Source records:
▬▬▬
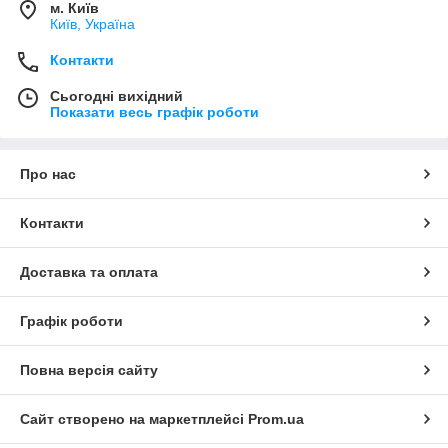
м. Київ
Київ, Україна
Контакти
Сьогодні вихідний
Показати весь графік роботи
Про нас
Контакти
Доставка та оплата
Графік роботи
Повна версія сайту
Сайт створено на маркетплейсі
Prom.ua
▬▬▬
> [INSTRUCTIONS FOR THE TASK] Extract every line above containing the word "роботи".

> [YOUR RESPONSE]
Показати весь графік роботи
Графік роботи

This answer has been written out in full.